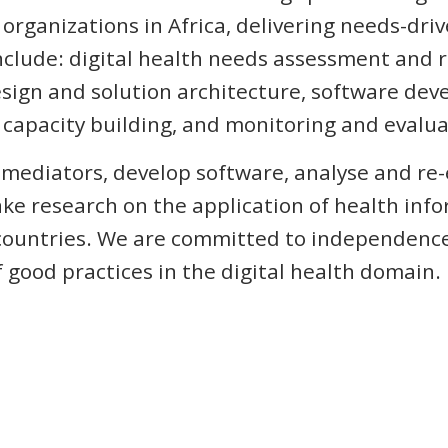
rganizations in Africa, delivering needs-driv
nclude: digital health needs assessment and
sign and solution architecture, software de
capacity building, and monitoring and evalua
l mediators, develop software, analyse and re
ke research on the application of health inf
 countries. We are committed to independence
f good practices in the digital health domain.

...

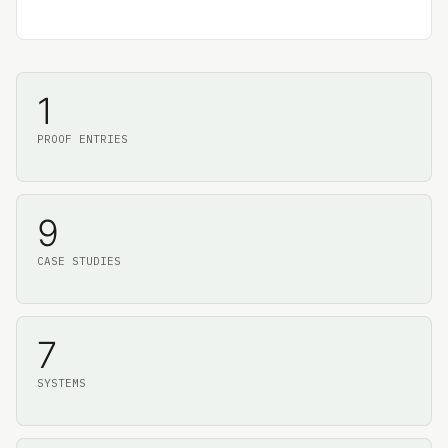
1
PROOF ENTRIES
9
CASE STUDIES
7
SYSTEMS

### What is needed
Please give again the lines above between the line holding "capacity building, and monitoring and evalua" and the line holding "f good practices", inclusive, exactly as they are and with nothing added.

### Answer to this task
capacity building, and monitoring and evalua
l mediators, develop software, analyse and re
ke research on the application of health inf
 countries. We are committed to independence
f good practices in the digital health domain.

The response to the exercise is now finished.